▸ **Record excerpts**
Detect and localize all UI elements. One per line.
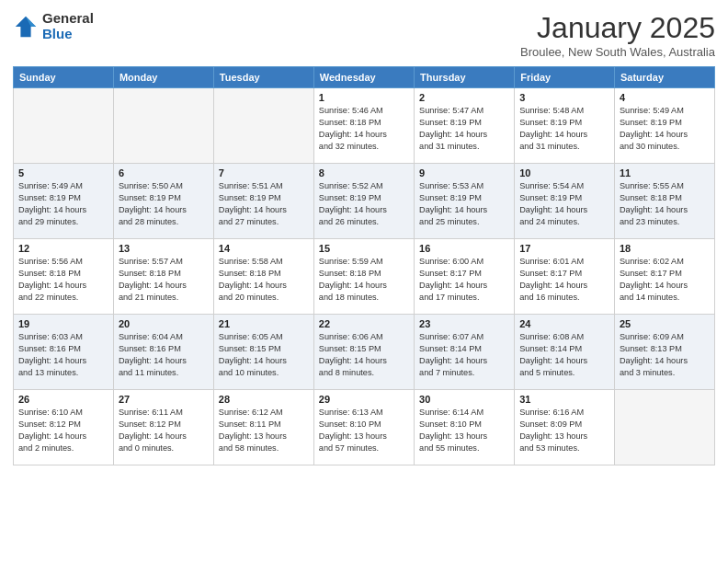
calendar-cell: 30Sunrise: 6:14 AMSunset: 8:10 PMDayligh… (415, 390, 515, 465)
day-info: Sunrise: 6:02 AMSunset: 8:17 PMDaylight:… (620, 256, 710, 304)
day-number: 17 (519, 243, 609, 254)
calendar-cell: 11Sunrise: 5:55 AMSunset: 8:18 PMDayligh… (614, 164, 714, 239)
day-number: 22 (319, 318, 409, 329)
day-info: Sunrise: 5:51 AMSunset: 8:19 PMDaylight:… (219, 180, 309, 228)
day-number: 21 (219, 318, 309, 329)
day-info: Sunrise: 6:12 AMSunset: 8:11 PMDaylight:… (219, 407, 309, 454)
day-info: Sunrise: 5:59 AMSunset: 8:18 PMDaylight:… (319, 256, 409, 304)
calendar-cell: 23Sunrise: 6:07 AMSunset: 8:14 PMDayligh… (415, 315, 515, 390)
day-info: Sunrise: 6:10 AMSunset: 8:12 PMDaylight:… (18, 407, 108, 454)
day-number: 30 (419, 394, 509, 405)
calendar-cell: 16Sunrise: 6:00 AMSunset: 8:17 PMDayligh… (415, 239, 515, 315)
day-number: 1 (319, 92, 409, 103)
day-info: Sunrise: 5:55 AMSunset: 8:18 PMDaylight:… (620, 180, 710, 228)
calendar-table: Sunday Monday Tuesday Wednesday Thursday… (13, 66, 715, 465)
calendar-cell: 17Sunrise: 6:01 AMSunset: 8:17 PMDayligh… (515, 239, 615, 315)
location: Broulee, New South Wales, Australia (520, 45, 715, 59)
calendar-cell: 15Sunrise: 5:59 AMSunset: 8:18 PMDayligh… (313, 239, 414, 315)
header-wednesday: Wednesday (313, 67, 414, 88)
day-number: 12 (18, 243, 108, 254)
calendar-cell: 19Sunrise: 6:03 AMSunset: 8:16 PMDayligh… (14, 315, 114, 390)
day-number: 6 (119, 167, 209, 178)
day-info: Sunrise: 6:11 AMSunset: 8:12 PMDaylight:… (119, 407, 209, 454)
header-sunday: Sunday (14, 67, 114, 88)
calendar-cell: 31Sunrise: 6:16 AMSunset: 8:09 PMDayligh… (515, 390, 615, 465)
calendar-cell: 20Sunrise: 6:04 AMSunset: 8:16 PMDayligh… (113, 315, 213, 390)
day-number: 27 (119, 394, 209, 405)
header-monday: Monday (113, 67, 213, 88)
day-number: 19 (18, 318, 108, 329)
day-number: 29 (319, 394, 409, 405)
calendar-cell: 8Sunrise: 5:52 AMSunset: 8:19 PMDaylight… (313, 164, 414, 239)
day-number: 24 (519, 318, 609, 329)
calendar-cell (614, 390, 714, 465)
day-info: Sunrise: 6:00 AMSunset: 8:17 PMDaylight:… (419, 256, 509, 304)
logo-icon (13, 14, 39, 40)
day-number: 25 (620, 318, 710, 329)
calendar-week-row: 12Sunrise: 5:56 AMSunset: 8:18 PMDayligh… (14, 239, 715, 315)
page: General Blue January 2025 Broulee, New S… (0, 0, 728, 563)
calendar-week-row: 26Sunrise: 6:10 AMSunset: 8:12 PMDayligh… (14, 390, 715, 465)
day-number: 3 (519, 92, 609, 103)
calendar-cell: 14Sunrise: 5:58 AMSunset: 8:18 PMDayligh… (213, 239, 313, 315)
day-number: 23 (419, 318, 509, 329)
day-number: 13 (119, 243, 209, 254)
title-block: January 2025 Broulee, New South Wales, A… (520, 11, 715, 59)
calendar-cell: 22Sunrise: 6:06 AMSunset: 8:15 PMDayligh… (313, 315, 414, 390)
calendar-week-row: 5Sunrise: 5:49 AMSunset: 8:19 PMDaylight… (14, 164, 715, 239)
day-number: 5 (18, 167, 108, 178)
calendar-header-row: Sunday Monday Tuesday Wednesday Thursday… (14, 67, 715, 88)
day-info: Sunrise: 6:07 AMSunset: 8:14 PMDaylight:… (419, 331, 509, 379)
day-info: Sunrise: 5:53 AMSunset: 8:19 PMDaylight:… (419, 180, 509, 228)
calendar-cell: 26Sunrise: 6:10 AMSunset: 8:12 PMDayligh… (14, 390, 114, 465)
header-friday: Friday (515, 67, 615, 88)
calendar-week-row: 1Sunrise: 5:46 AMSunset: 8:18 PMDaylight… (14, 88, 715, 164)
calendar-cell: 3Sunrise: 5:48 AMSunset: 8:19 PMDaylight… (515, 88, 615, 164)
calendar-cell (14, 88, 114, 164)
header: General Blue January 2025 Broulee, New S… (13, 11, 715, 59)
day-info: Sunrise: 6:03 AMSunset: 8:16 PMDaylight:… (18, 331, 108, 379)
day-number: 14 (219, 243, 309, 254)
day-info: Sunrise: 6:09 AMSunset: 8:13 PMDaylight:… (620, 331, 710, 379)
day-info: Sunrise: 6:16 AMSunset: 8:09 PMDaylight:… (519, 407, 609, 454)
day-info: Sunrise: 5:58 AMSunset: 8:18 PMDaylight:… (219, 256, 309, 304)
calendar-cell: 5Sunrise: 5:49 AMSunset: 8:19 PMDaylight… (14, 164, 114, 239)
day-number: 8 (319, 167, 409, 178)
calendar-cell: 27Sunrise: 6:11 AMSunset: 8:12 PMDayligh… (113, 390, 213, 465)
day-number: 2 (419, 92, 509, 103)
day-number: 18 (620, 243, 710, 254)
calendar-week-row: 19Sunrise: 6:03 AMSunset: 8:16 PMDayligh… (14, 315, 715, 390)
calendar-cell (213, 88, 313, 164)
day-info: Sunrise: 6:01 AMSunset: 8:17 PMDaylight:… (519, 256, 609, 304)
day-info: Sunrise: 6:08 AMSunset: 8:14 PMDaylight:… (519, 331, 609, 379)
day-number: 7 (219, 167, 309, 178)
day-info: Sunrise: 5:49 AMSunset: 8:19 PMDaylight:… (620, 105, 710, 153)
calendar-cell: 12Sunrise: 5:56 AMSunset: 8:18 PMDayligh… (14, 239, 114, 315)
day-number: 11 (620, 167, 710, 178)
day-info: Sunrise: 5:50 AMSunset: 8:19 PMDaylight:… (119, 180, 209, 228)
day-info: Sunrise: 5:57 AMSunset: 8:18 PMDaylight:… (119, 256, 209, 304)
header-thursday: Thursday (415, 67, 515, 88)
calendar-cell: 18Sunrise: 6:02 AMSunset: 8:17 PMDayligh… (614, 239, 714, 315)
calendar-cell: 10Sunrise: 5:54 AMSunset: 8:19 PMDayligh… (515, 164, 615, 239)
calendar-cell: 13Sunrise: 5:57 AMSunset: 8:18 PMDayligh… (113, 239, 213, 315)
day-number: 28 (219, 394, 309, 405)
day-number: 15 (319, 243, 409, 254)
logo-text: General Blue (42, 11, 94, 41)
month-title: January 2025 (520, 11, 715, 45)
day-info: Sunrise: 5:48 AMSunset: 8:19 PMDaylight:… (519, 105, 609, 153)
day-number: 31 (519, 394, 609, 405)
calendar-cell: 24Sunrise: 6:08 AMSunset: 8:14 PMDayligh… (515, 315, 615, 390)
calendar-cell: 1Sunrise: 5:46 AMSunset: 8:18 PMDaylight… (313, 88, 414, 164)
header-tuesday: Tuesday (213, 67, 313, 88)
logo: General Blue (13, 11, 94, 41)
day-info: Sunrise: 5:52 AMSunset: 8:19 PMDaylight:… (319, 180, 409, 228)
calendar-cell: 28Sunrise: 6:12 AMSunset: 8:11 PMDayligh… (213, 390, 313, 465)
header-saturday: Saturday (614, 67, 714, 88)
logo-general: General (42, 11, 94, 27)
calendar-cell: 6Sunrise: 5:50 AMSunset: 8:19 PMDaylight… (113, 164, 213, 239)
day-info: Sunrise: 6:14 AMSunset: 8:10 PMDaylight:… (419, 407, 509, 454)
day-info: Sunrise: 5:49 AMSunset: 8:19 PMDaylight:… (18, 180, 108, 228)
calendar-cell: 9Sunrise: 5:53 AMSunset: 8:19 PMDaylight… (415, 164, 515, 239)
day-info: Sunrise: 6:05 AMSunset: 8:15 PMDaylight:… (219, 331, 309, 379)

▸ **Brief**
Check each line above for the word "title" and copy every line that has it.

▸ **Response to the exercise**
title-block: January 2025 Broulee, New South Wales, A… (520, 11, 715, 59)
month-title: January 2025 (520, 11, 715, 45)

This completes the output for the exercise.